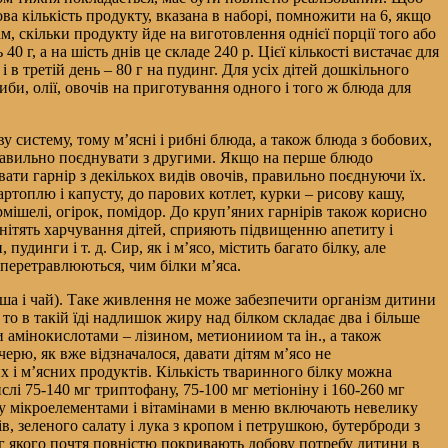
ва кількість продукту, вказана в наборі, помножити на 6, якщо
м, скільки продукту йде на виготовлення однієї порції того або
г, а на шість днів це складе 240 р. Цієї кількості вистачає для
 в третій день – 80 г на пудинг. Для усіх дітей дошкільного
би, олії, овочів на приготування одного і того ж блюда для
систему, тому м’ясні і рибні блюда, а також блюда з бобових,
 правильно поєднувати з другими. Якщо на перше блюдо
ати гарнір з декількох видів овочів, правильно поєднуючи їх.
топлю і капусту, до парових котлет, курки – рисову кашу,
мішелі, огірок, помідор. До круп’яних гарнірів також корисно
манітять харчування дітей, сприяють підвищенню апетиту і
удинги і т. д. Сир, як і м’ясо, містить багато білку, але
перетравлюються, чим білки м’яса.
аша і чай). Таке живлення не може забезпечити організм дитини
то в такій їді надлишок жиру над білком складає два і більше
ми амінокислотами – лізином, метионииом та ін., а також
черю, як вже відзначалося, давати дітям м’ясо не
 і м’ясних продуктів. Кількість тваринного білку можна
слі 75-140 мг триптофану, 75-100 мг метіоніну і 160-260 мг
нку мікроелементами і вітамінами в меню включають невелику
ків, зеленого салату і лука з кропом і петрушкою, бутерброди з
0 г якого почтя повністю покривають добову потребу дитини в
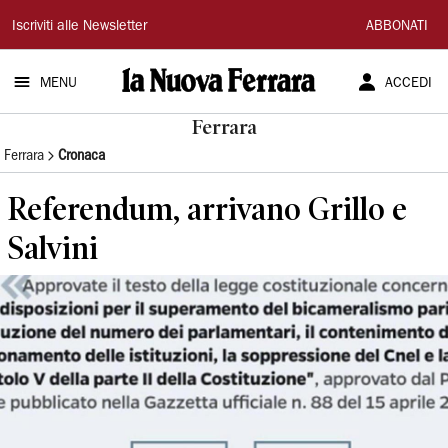
La
Iscriviti alle Newsletter
ABBONATI
Nuova
MENU
ACCEDI
Ferrara
Ferrara
Ferrara
Cronaca
Referendum, arrivano Grillo e
Salvini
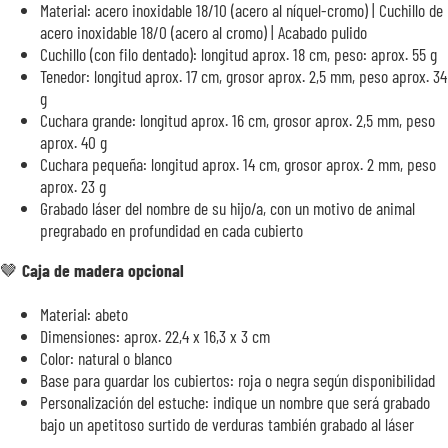
Material: acero inoxidable 18/10 (acero al níquel-cromo) | Cuchillo de
acero inoxidable 18/0 (acero al cromo) | Acabado pulido
Cuchillo (con filo dentado): longitud aprox. 18 cm, peso: aprox. 55 g
Tenedor: longitud aprox. 17 cm, grosor aprox. 2,5 mm, peso aprox. 34
g
Cuchara grande: longitud aprox. 16 cm, grosor aprox. 2,5 mm, peso
aprox. 40 g
Cuchara pequeña: longitud aprox. 14 cm, grosor aprox. 2 mm, peso
aprox. 23 g
Grabado láser del nombre de su hijo/a, con un motivo de animal
pregrabado en profundidad en cada cubierto
🤎
Caja de madera opcional
Material: abeto
Dimensiones: aprox. 22,4 x 16,3 x 3 cm
Color: natural o blanco
Base para guardar los cubiertos: roja o negra según disponibilidad
Personalización del estuche: indique un nombre que será grabado
bajo un apetitoso surtido de verduras también grabado al láser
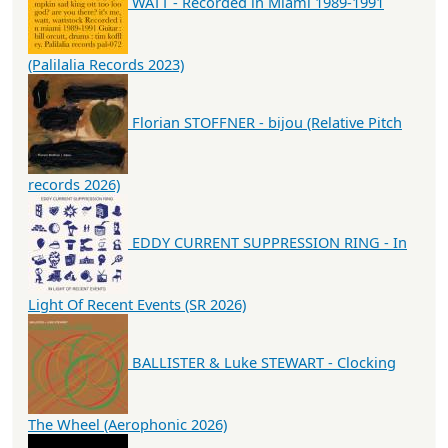
WATT - Recorded in Miami 1989-1991
(Palilalia Records 2023)
Florian STOFFNER - bijou (Relative Pitch
records 2026)
EDDY CURRENT SUPPRESSION RING - In
Light Of Recent Events (SR 2026)
BALLISTER & Luke STEWART - Clocking
The Wheel (Aerophonic 2026)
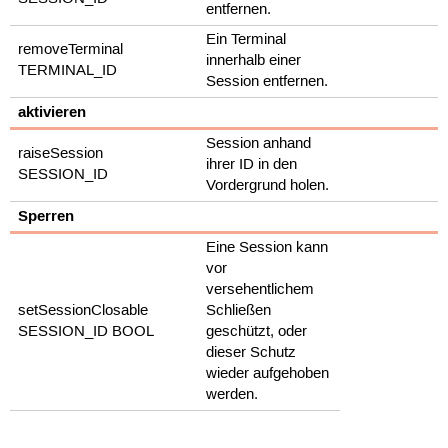
entfernen.
Ein Terminal
removeTerminal
innerhalb einer
TERMINAL_ID
Session entfernen.
aktivieren
Session anhand
raiseSession
ihrer ID in den
SESSION_ID
Vordergrund holen.
Sperren
Eine Session kann
vor
versehentlichem
setSessionClosable
Schließen
SESSION_ID BOOL
geschützt, oder
dieser Schutz
wieder aufgehoben
werden.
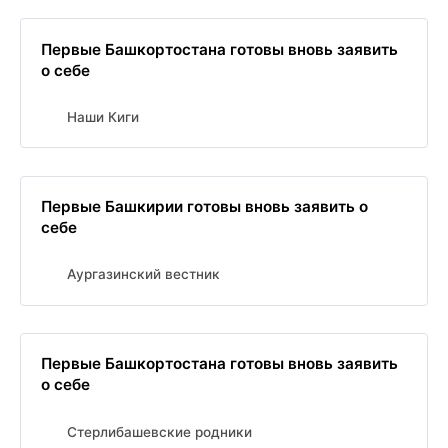
Первые Башкортостана готовы вновь заявить
о себе
Наши Киги
Первые Башкирии готовы вновь заявить о
себе
Аургазинский вестник
Первые Башкортостана готовы вновь заявить
о себе
Стерлибашевские родники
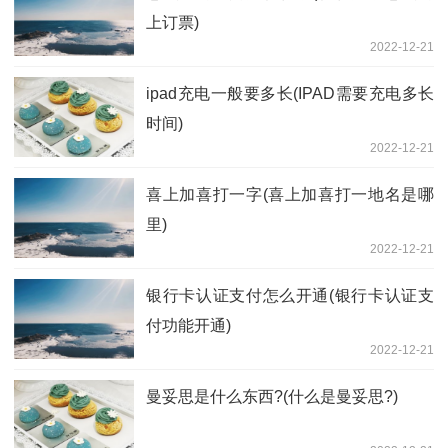
上订票)
2022-12-21
ipad充电一般要多长(IPAD需要充电多长
时间)
2022-12-21
喜上加喜打一字(喜上加喜打一地名是哪
里)
2022-12-21
银行卡认证支付怎么开通(银行卡认证支
付功能开通)
2022-12-21
曼妥思是什么东西?(什么是曼妥思?)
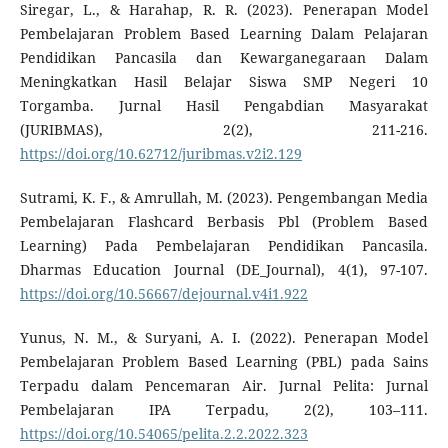
Siregar, L., & Harahap, R. R. (2023). Penerapan Model
Pembelajaran Problem Based Learning Dalam Pelajaran
Pendidikan Pancasila dan Kewarganegaraan Dalam
Meningkatkan Hasil Belajar Siswa SMP Negeri 10
Torgamba. Jurnal Hasil Pengabdian Masyarakat
(JURIBMAS), 2(2), 211-216.
https://doi.org/10.62712/juribmas.v2i2.129
Sutrami, K. F., & Amrullah, M. (2023). Pengembangan Media
Pembelajaran Flashcard Berbasis Pbl (Problem Based
Learning) Pada Pembelajaran Pendidikan Pancasila.
Dharmas Education Journal (DE_Journal), 4(1), 97-107.
https://doi.org/10.56667/dejournal.v4i1.922
Yunus, N. M., & Suryani, A. I. (2022). Penerapan Model
Pembelajaran Problem Based Learning (PBL) pada Sains
Terpadu dalam Pencemaran Air. Jurnal Pelita: Jurnal
Pembelajaran IPA Terpadu, 2(2), 103–111.
https://doi.org/10.54065/pelita.2.2.2022.323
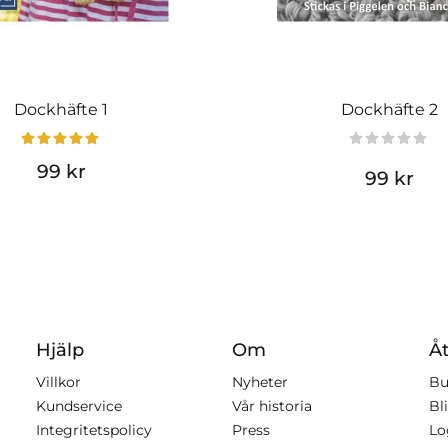
Dockhäfte 1
Dockhäfte 2
99 kr
99 kr
Hjälp
Om
Åt
Villkor
Nyheter
Bu
Kundservice
Vår historia
Bli
Integritetspolicy
Press
Lo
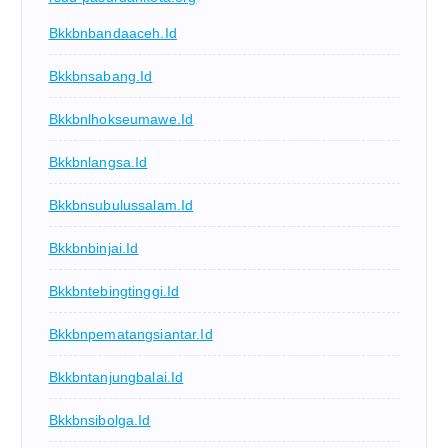
Bkkbnbandaaceh.id
Bkkbnsabang.id
Bkkbnlhokseumawe.id
Bkkbnlangsa.id
Bkkbnsubulussalam.id
Bkkbnbinjai.id
Bkkbntebingtinggi.id
Bkkbnpematangsiantar.id
Bkkbntanjungbalai.id
Bkkbnsibolga.id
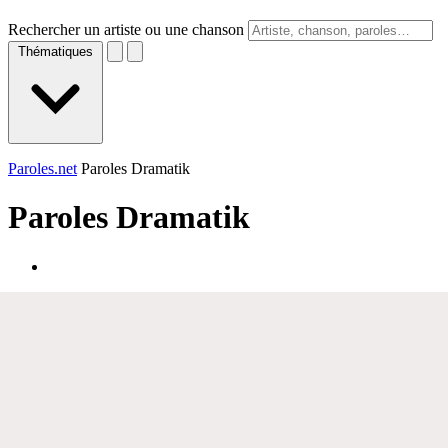
Rechercher un artiste ou une chanson
Thématiques
Paroles.net
Paroles Dramatik
Paroles
Dramatik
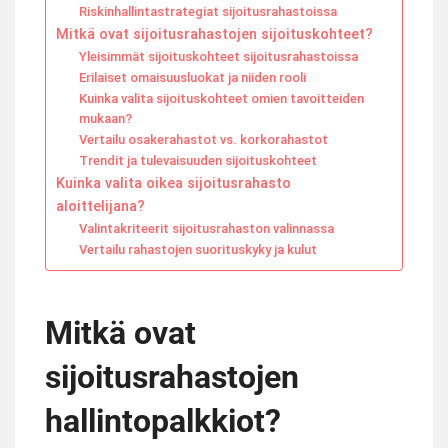
Riskinhallintastrategiat sijoitusrahastoissa
Mitkä ovat sijoitusrahastojen sijoituskohteet?
Yleisimmät sijoituskohteet sijoitusrahastoissa
Erilaiset omaisuusluokat ja niiden rooli
Kuinka valita sijoituskohteet omien tavoitteiden
mukaan?
Vertailu osakerahastot vs. korkorahastot
Trendit ja tulevaisuuden sijoituskohteet
Kuinka valita oikea sijoitusrahasto
aloittelijana?
Valintakriteerit sijoitusrahaston valinnassa
Vertailu rahastojen suorituskyky ja kulut
Mitkä ovat
sijoitusrahastojen
hallintopalkkiot?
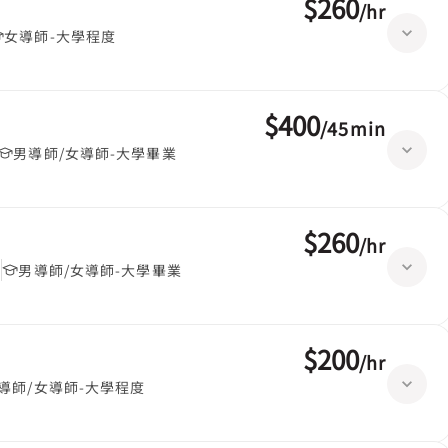
$260
/
hr
女導師-大學程度
$400
/
45min
男導師/女導師-大學畢業
$260
/
hr
堂
男導師/女導師-大學畢業
$200
/
hr
導師/女導師-大學程度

INSTRUCTIONS TO FOLLOW:
The finished answer is an exact repetition of the listing, with every picture removed.

PROBLEM SOLUTION:
ва кількість продукту, вказана в наборі, помножити на 6, якщо
м, скільки продукту йде на виготовлення однієї порції того або
г, а на шість днів це складе 240 р. Цієї кількості вистачає для
 в третій день – 80 г на пудинг. Для усіх дітей дошкільного
би, олії, овочів на приготування одного і того ж блюда для
систему, тому м’ясні і рибні блюда, а також блюда з бобових,
 правильно поєднувати з другими. Якщо на перше блюдо
ати гарнір з декількох видів овочів, правильно поєднуючи їх.
топлю і капусту, до парових котлет, курки – рисову кашу,
мішелі, огірок, помідор. До круп’яних гарнірів також корисно
манітять харчування дітей, сприяють підвищенню апетиту і
удинги і т. д. Сир, як і м’ясо, містить багато білку, але
перетравлюються, чим білки м’яса.
аша і чай). Таке живлення не може забезпечити організм дитини
то в такій їді надлишок жиру над білком складає два і більше
ми амінокислотами – лізином, метионииом та ін., а також
черю, як вже відзначалося, давати дітям м’ясо не
 і м’ясних продуктів. Кількість тваринного білку можна
слі 75-140 мг триптофану, 75-100 мг метіоніну і 160-260 мг
нку мікроелементами і вітамінами в меню включають невелику
ків, зеленого салату і лука з кропом і петрушкою, бутерброди з
0 г якого почтя повністю покривають добову потребу дитини в
La
Iscriviti alle Newsletter
ABBONATI
Nuova
MENU
ACCEDI
Ferrara
Ferrara
Ferrara
Cronaca
Referendum, arrivano Grillo e
Salvini
Material: acero inoxidable 18/10 (acero al níquel-cromo) | Cuchillo de
acero inoxidable 18/0 (acero al cromo) | Acabado pulido
Cuchillo (con filo dentado): longitud aprox. 18 cm, peso: aprox. 55 g
Tenedor: longitud aprox. 17 cm, grosor aprox. 2,5 mm, peso aprox. 34
g
Cuchara grande: longitud aprox. 16 cm, grosor aprox. 2,5 mm, peso
aprox. 40 g
Cuchara pequeña: longitud aprox. 14 cm, grosor aprox. 2 mm, peso
aprox. 23 g
Grabado láser del nombre de su hijo/a, con un motivo de animal
pregrabado en profundidad en cada cubierto
🤎
Caja de madera opcional
Material: abeto
Dimensiones: aprox. 22,4 x 16,3 x 3 cm
Color: natural o blanco
Base para guardar los cubiertos: roja o negra según disponibilidad
Personalización del estuche: indique un nombre que será grabado
bajo un apetitoso surtido de verduras también grabado al láser
WATT - Recorded in Miami 1989-1991
(Palilalia Records 2023)
Florian STOFFNER - bijou (Relative Pitch
records 2026)
EDDY CURRENT SUPPRESSION RING - In
Light Of Recent Events (SR 2026)
BALLISTER & Luke STEWART - Clocking
The Wheel (Aerophonic 2026)
entfernen.
Ein Terminal
removeTerminal
innerhalb einer
TERMINAL_ID
Session entfernen.
aktivieren
Session anhand
raiseSession
ihrer ID in den
SESSION_ID
Vordergrund holen.
Sperren
Eine Session kann
vor
versehentlichem
setSessionClosable
Schließen
SESSION_ID BOOL
geschützt, oder
dieser Schutz
wieder aufgehoben
werden.
Первые Башкортостана готовы вновь заявить
о себе
Наши Киги
Первые Башкирии готовы вновь заявить о
себе
Аургазинский вестник
Первые Башкортостана готовы вновь заявить
о себе
Стерлибашевские родники
上订票)
2022-12-21
ipad充电一般要多长(IPAD需要充电多长
时间)
2022-12-21
喜上加喜打一字(喜上加喜打一地名是哪
里)
2022-12-21
银行卡认证支付怎么开通(银行卡认证支
付功能开通)
2022-12-21
曼妥思是什么东西?(什么是曼妥思?)
Siregar, L., & Harahap, R. R. (2023). Penerapan Model
Pembelajaran Problem Based Learning Dalam Pelajaran
Pendidikan Pancasila dan Kewarganegaraan Dalam
Meningkatkan Hasil Belajar Siswa SMP Negeri 10
Torgamba. Jurnal Hasil Pengabdian Masyarakat
(JURIBMAS), 2(2), 211-216.
https://doi.org/10.62712/juribmas.v2i2.129
Sutrami, K. F., & Amrullah, M. (2023). Pengembangan Media
Pembelajaran Flashcard Berbasis Pbl (Problem Based
Learning) Pada Pembelajaran Pendidikan Pancasila.
Dharmas Education Journal (DE_Journal), 4(1), 97-107.
https://doi.org/10.56667/dejournal.v4i1.922
Yunus, N. M., & Suryani, A. I. (2022). Penerapan Model
Pembelajaran Problem Based Learning (PBL) pada Sains
Terpadu dalam Pencemaran Air. Jurnal Pelita: Jurnal
Pembelajaran IPA Terpadu, 2(2), 103–111.
https://doi.org/10.54065/pelita.2.2.2022.323
Dockhäfte 1
Dockhäfte 2
99 kr
99 kr
Hjälp
Om
Åt
Villkor
Nyheter
Bu
Kundservice
Vår historia
Bli
Integritetspolicy
Press
Lo
Bkkbnbandaaceh.id
Bkkbnsabang.id
Bkkbnlhokseumawe.id
Bkkbnlangsa.id
Bkkbnsubulussalam.id
Bkkbnbinjai.id
Bkkbntebingtinggi.id
Bkkbnpematangsiantar.id
Bkkbntanjungbalai.id
Bkkbnsibolga.id
Rechercher un artiste ou une chanson
Thématiques
Paroles.net
Paroles Dramatik
Paroles
Dramatik
Riskinhallintastrategiat sijoitusrahastoissa
Mitkä ovat sijoitusrahastojen sijoituskohteet?
Yleisimmät sijoituskohteet sijoitusrahastoissa
Erilaiset omaisuusluokat ja niiden rooli
Kuinka valita sijoituskohteet omien tavoitteiden
mukaan?
Vertailu osakerahastot vs. korkorahastot
Trendit ja tulevaisuuden sijoituskohteet
Kuinka valita oikea sijoitusrahasto
aloittelijana?
Valintakriteerit sijoitusrahaston valinnassa
Vertailu rahastojen suorituskyky ja kulut
Mitkä ovat
sijoitusrahastojen
hallintopalkkiot?
$260
/
hr
女導師-大學程度
$400
/
45min
男導師/女導師-大學畢業
$260
/
hr
堂
男導師/女導師-大學畢業
$200
/
hr
導師/女導師-大學程度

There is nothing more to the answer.